(Recorded data)

================================

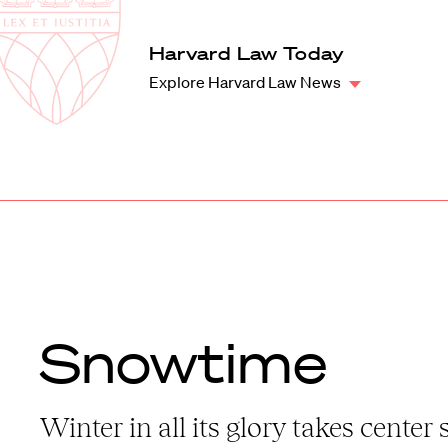
Law
School
Harvard
Harvard Law Today
Shield
Law
Explore Harvard Law News
School
shield
Snowtime
Winter in all its glory takes center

================================

Set down every record above exactly as it stands, but skip the pictures.

Law
School
Harvard
Harvard Law Today
Shield
Law
Explore Harvard Law News
School
shield
Snowtime
Winter in all its glory takes center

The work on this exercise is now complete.